The Strange Case of Tom Little
Page Four
Still, it took doctors two years to convince Tom to allow doctors to study him. It happened only after a young physician named Stewart Wolf was able to win Tom’s trust. That trust would make the two fast friends—and ultimately bring Tom to OMRF.
Dr. Stewart Wolf earned his medical degree from Johns Hopkins University in 1938, then headed north to train at Cornell-New York Hospital. While a resident at Cornell, Wolf met Tom Little. Immediately, the young doctor understood that Tom could provide a unique window into how the human digestive system functions. And he could do so while helping Tom.
That left but one obstacle: Tom.
“It took four months to create adequate rapport with the patient,” Wolf later wrote in his book, “Human Gastric Function,” which was largely devoted to Tom’s case. Tom, it seemed, was too proud to accept payment “merely” for serving as a research subject. So Wolf proposed a compromise. In the mornings, Tom would come to the lab without eating breakfast and submit to a series of experiments and observations, all with the goal of improving his quality of life. In the afternoons, he would work as an assistant and handyman in the lab.
The arrangement would help Tom preserve his self-respect. It would also give him the job security that had eluded him in his working life. “Finally,” wrote Wolf, who died in 2006 at the age of 91, “Tom was convinced of our interest in and solicitude for his welfare, both physical and economic.” He accepted the deal.
For a decade, Tom reported to Cornell every weekday. Wolf was particularly interested in how the mind and body interacted, and he focused on the ways in which Tom’s stomach changed with his emotions. During World War II, Wolf put Tom’s case on hold to run a 1,000-bed hospital in the southwest Pacific. Wolf’s colleagues continued to work with Tom in his absence, and when the young physician returned, he and Tom picked up where they’d left off.
In 1953, Wolf joined OMRF as its first supervisor of clinical medicine. The foundation’s newly opened research hospital represented a perfect site for Wolf to continue to care for Tom while also exploring his unique physiology. So for the remainder of Tom’s life, he made pilgrimages to OMRF twice a year.

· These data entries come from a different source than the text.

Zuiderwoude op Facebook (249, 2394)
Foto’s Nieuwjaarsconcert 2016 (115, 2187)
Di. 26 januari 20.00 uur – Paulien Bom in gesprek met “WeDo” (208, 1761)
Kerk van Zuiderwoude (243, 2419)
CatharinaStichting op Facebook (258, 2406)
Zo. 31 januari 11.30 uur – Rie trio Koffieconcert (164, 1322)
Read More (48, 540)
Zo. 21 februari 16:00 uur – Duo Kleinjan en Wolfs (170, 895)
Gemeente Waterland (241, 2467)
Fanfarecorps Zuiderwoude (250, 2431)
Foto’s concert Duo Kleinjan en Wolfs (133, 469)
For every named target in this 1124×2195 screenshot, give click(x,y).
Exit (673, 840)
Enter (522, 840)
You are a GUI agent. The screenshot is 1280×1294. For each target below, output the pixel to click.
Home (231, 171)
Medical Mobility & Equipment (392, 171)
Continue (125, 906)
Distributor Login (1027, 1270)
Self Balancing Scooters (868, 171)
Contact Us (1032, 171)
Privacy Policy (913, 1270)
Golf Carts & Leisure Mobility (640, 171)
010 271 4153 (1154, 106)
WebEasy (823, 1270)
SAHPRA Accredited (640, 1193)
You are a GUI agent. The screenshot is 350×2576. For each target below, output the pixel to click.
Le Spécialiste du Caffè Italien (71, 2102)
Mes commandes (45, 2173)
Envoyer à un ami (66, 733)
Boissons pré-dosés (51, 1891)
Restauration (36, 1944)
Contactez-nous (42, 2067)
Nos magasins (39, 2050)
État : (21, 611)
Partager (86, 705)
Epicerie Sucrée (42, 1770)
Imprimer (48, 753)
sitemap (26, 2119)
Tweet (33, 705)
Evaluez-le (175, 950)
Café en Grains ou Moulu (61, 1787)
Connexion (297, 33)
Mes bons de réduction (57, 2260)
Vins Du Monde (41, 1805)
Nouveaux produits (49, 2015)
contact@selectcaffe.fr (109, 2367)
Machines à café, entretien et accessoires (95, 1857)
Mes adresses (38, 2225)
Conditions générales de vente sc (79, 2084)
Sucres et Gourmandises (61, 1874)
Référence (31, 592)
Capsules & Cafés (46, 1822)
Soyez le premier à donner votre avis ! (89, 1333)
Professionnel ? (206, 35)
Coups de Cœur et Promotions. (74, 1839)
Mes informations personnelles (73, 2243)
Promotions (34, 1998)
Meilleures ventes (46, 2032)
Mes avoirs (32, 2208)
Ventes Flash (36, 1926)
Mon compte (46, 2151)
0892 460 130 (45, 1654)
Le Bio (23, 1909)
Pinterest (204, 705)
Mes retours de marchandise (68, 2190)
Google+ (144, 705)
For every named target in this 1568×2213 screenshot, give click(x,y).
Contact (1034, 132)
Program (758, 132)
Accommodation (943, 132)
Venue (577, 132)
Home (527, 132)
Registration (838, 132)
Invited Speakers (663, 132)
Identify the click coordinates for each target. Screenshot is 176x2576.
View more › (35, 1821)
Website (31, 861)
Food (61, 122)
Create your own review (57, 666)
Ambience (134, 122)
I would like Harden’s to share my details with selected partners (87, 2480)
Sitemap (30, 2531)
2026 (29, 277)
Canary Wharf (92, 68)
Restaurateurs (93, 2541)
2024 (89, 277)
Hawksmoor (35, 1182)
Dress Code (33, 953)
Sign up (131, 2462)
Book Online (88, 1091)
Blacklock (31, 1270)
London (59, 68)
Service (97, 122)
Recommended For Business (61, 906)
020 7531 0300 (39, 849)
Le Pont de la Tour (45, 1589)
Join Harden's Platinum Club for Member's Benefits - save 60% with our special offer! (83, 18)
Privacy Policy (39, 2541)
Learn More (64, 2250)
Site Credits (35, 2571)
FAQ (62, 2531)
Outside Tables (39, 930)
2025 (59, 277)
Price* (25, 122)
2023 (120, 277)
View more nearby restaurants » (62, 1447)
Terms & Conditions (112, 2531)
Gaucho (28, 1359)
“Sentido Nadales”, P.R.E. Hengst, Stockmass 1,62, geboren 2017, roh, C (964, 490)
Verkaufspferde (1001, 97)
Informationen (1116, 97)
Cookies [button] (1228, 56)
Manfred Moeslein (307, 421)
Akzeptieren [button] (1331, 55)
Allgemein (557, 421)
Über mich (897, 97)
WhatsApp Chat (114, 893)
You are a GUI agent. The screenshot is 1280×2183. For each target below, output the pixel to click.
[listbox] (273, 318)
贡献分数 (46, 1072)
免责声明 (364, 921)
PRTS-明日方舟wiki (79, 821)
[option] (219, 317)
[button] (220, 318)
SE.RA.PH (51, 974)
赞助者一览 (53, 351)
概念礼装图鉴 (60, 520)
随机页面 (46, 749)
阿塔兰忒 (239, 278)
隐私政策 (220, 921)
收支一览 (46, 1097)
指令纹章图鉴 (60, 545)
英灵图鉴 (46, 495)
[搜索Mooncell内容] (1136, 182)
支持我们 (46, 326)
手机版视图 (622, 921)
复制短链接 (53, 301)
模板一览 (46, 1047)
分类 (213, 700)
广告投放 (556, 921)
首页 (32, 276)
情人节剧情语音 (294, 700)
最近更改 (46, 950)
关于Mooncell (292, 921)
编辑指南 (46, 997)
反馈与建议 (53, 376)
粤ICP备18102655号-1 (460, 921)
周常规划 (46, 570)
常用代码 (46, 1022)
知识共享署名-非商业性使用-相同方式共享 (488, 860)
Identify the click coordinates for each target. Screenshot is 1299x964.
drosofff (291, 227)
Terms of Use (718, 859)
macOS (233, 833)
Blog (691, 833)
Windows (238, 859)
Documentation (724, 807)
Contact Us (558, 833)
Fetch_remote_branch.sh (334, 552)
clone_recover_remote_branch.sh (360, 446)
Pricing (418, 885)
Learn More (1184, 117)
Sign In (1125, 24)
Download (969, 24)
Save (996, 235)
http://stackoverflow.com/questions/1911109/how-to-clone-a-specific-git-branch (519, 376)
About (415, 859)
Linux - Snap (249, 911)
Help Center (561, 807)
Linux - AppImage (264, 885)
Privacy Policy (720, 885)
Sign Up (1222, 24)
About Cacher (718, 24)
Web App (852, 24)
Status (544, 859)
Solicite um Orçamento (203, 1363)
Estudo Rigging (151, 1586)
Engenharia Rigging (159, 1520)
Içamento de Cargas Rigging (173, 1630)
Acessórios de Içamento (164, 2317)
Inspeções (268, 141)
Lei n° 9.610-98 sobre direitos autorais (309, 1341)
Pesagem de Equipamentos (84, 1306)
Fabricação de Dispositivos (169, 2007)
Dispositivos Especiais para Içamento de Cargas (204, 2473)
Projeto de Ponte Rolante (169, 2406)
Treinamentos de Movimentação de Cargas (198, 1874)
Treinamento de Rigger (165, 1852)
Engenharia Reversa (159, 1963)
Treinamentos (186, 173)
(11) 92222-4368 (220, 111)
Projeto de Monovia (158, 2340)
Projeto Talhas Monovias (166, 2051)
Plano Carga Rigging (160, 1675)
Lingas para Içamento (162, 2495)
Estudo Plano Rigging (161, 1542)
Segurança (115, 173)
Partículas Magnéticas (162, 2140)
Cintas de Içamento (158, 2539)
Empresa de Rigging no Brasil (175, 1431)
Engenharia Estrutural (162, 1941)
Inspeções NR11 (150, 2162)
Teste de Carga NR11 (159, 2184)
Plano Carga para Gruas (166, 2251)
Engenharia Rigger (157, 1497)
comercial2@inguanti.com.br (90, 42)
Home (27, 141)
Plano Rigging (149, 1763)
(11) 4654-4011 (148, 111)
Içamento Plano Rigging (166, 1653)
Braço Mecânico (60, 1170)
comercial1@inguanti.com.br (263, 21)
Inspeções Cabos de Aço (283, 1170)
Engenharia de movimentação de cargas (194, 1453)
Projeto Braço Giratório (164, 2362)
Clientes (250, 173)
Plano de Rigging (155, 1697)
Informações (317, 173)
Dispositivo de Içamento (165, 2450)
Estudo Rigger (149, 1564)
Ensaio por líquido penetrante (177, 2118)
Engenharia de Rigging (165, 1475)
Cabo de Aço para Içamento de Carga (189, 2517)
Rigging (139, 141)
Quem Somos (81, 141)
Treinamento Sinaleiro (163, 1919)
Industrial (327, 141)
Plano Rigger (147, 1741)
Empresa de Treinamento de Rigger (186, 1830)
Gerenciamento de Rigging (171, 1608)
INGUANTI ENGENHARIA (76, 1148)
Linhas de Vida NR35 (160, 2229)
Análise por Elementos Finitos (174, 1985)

The relationship between the two men was complex, both intellectually and emotionally. Though younger by nearly 30 years, Wolf took on the role of elder in the relationship, acting in some ways as a father figure and confessor to his patient. “Stewart felt responsible for Tom,” recalls Dr. Kent Braden, a retired Oklahoma City neurosurgeon who served as a resident under Wolf. “They were close friends in addition to their working relationship.”
Wolf cared for his patient with a compassion and thoroughness that Tom had never experienced. Yet Wolf’s work as a researcher required him to delve into the effects of trauma on Tom’s digestive system. To this end, Wolf stepped out of his role of caregiver.
“Dr. Wolf was quite an actor,” says Dr. Bill Hood, a physician who worked with Wolf at OMRF. “They kind of had a love-hate relationship. Tom was devoted to Dr. Wolf, but then he’d get furious with him because he’d purposely antagonize him or make him depressed, just to see what would happen to the lining of the stomach.”
Wolf would play-act, with Tom’s stomach as the audience. When enraged, Tom’s stomach lining would become a deep red and tighten. When relaxed, it was pink and wrinkled. If frightened, Tom’s stomach would turn white. And if depressed, digestion slowed to a near stop.
The studies, says OMRF President Stephen Prescott, might seem unorthodox by today’s standards. “But that was a different era. Researchers did not have the sophisticated research tools they do now. For instance, scientists didn’t have the luxury of longitudinal, blinded tests involving hundreds or thousands of subjects. And their methodologies were often more direct, more oriented toward answering questions about basic human physiology than improving outcomes for an individual patient.”